■ WORK REQUIRED ■
Where an image appears in the data, omit it and reproduce the rest exactly.

[Items listed in a dataset]
______________________________

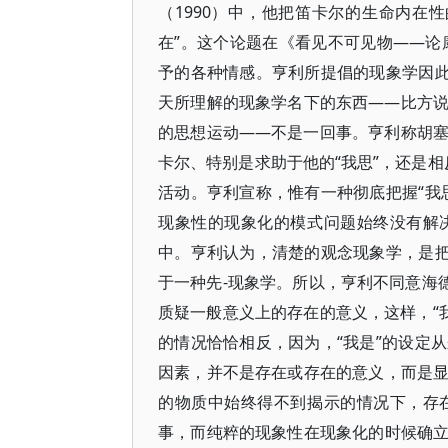
（1990）中，他把笛卡尔的生命内在
在”。这个论题在《看见不可见物——论
予的各种情感。亨利所提倡的现象学因此
天所理解的现象学名下的东西——比方
的思想运动——不是一回事。亨利称胡
卡尔、特别是求助于他的“我思”，还是相
活动。亨利宣称，惟有一种彻底把握“我
现象性的现象化的模式问题始终没有解
中。亨利认为，清楚的观念现象学，是把
于一种先-现象学。所以，亨利不同意海
质疑一般意义上的存在的意义，这样，“
的情况恰恰相反，因为，“我是”的设定
因素，并不是存在或存在的意义，而是
的物质中始终得不到揭示的情况下，存
事，而纯粹的现象性在现象化的时候确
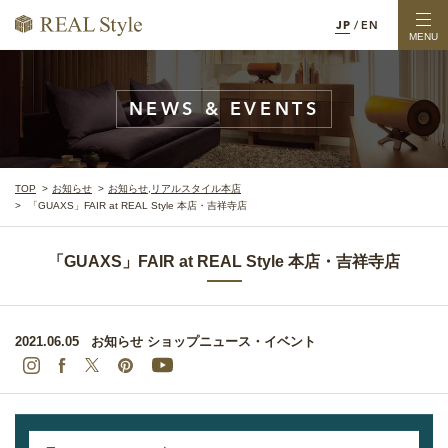
JP
/
EN
MENU
NEWS & EVENTS
TOP
お知らせ
お知らせ
,
リアルスタイル本店
「GUAXS」FAIR at REAL Style 本店・吉祥寺店
「GUAXS」FAIR at REAL Style 本店・吉祥寺店
2021.06.05
お知らせ
ショップニュース・イベント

______________________________

■ RESPONSE AREA ■
（1990）中，他把笛卡尔的生命内在
在”。这个论题在《看见不可见物——论
予的各种情感。亨利所提倡的现象学因此
天所理解的现象学名下的东西——比方
的思想运动——不是一回事。亨利称胡
卡尔、特别是求助于他的“我思”，还是相
活动。亨利宣称，惟有一种彻底把握“我
现象性的现象化的模式问题始终没有解
中。亨利认为，清楚的观念现象学，是把
于一种先-现象学。所以，亨利不同意海
质疑一般意义上的存在的意义，这样，“
的情况恰恰相反，因为，“我是”的设定
因素，并不是存在或存在的意义，而是
的物质中始终得不到揭示的情况下，存
事，而纯粹的现象性在现象化的时候确
JP
/
EN
MENU
NEWS & EVENTS
TOP
お知らせ
お知らせ
,
リアルスタイル本店
「GUAXS」FAIR at REAL Style 本店・吉祥寺店
「GUAXS」FAIR at REAL Style 本店・吉祥寺店
2021.06.05
お知らせ
ショップニュース・イベント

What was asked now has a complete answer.